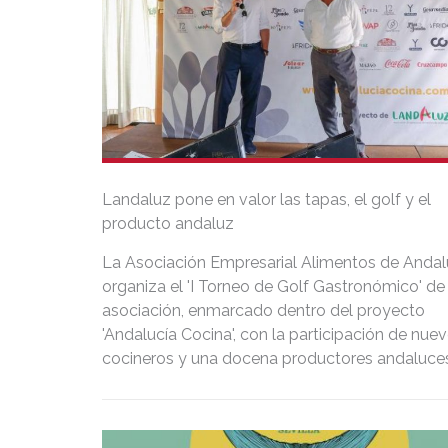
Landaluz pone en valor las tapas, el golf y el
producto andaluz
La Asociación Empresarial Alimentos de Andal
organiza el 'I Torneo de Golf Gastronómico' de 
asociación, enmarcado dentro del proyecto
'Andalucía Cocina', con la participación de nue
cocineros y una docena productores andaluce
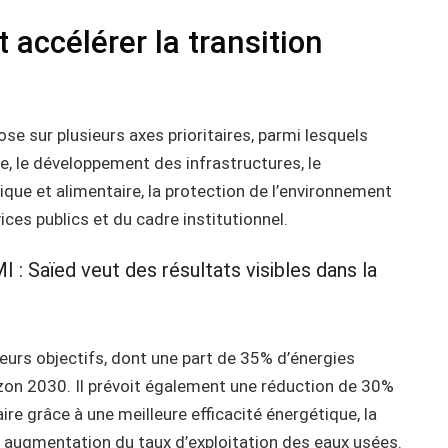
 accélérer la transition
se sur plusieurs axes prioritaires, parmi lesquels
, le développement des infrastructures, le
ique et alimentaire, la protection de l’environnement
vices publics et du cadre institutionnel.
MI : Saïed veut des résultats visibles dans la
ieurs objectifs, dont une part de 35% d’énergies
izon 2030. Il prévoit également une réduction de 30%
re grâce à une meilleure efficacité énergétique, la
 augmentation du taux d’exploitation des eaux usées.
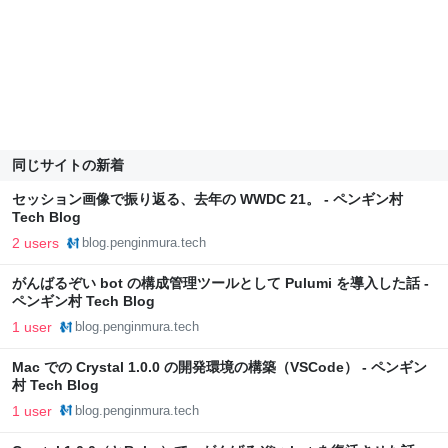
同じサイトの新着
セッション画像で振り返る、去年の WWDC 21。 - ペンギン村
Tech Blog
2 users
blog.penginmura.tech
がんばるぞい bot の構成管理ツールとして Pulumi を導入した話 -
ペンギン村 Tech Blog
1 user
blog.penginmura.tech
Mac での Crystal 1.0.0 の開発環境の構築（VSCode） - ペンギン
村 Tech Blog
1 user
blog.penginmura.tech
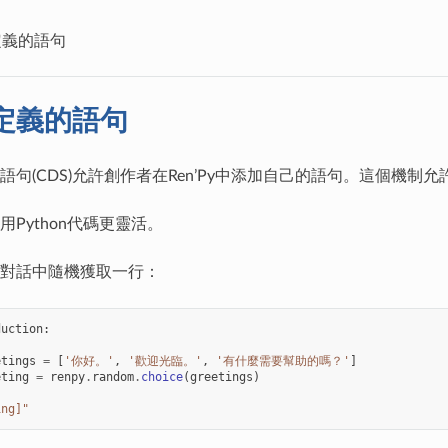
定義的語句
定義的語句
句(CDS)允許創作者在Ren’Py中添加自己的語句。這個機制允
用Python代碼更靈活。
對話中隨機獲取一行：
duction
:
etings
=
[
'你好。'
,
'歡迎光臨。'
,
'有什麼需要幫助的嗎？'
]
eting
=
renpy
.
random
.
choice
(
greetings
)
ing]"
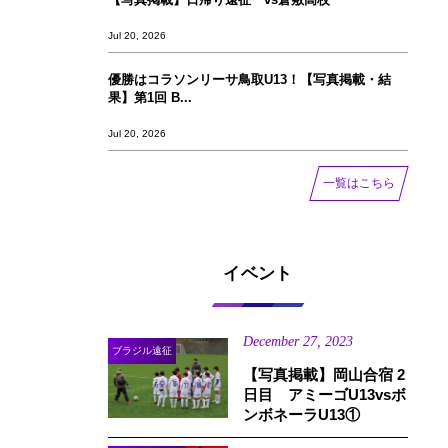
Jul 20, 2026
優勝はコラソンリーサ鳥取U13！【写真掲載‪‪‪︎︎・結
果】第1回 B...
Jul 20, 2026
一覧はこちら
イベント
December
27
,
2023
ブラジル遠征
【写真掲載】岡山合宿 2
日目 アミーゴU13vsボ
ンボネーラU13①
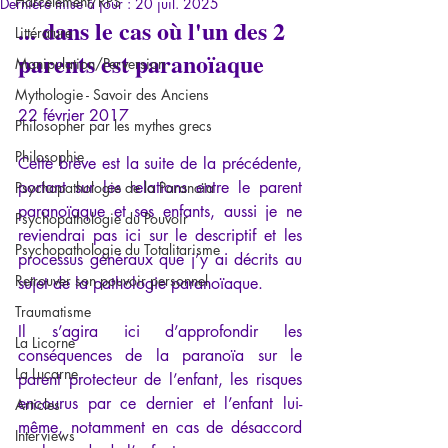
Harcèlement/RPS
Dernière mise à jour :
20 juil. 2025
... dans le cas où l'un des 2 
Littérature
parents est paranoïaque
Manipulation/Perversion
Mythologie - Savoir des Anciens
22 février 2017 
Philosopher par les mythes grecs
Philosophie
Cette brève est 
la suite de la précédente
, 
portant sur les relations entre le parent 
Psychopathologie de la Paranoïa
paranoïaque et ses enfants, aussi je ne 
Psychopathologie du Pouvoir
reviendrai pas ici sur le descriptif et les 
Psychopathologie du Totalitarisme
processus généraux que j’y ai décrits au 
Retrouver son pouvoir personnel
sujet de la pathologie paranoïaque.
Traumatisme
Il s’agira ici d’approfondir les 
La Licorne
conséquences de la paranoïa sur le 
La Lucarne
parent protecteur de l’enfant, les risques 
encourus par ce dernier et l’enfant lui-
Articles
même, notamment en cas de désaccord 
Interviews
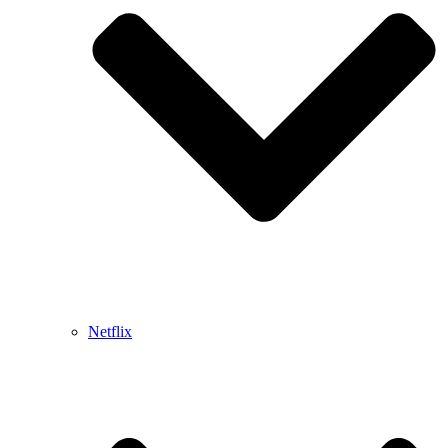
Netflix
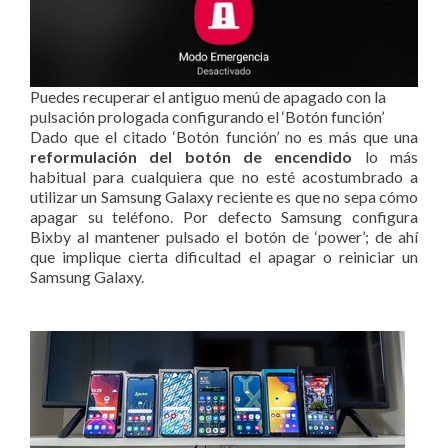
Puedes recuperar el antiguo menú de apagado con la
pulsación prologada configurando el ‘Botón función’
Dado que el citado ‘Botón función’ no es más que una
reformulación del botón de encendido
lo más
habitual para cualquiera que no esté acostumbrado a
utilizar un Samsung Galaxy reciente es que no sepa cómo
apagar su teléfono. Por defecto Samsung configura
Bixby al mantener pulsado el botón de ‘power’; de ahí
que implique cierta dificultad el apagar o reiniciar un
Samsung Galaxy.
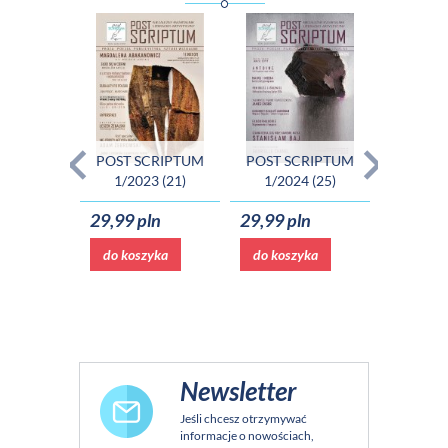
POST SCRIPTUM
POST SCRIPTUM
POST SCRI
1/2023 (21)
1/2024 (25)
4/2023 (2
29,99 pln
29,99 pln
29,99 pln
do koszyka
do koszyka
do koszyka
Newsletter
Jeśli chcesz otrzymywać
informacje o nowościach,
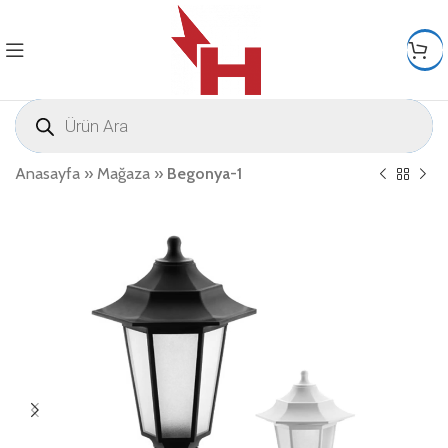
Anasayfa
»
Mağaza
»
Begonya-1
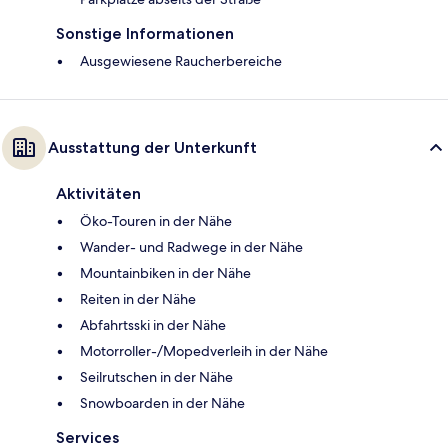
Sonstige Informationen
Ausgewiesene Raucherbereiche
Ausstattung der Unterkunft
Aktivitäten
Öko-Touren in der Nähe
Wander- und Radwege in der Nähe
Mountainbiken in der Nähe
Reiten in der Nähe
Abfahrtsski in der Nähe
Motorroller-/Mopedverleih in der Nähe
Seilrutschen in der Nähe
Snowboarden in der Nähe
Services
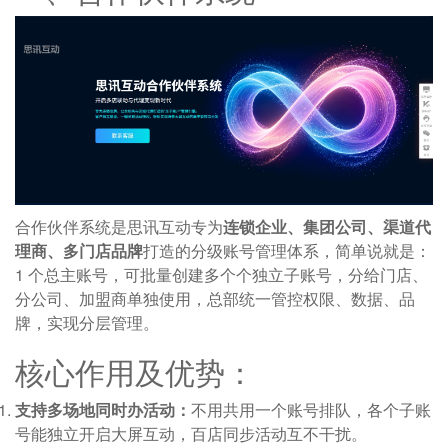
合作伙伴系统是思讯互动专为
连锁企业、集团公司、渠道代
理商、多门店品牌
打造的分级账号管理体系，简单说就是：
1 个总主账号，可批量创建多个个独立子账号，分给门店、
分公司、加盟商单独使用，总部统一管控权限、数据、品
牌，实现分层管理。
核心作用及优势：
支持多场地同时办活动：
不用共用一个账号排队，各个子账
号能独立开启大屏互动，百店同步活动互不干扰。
▬▬▬
TASK STATEMENT —
Going by the data above, give back only the lines from the one containing "Öko-Touren in der Nähe" through the one containing "不用共用一个账号排队，各个子账", exactly as they stand, both ends included and no images.

EXERCISE ANSWER —
Öko-Touren in der Nähe
Wander- und Radwege in der Nähe
Mountainbiken in der Nähe
Reiten in der Nähe
Abfahrtsski in der Nähe
Motorroller-/Mopedverleih in der Nähe
Seilrutschen in der Nähe
Snowboarden in der Nähe
Services
合作伙伴系统是思讯互动专为
连锁企业、集团公司、渠道代
理商、多门店品牌
打造的分级账号管理体系，简单说就是：
1 个总主账号，可批量创建多个个独立子账号，分给门店、
分公司、加盟商单独使用，总部统一管控权限、数据、品
牌，实现分层管理。
核心作用及优势：
支持多场地同时办活动：
不用共用一个账号排队，各个子账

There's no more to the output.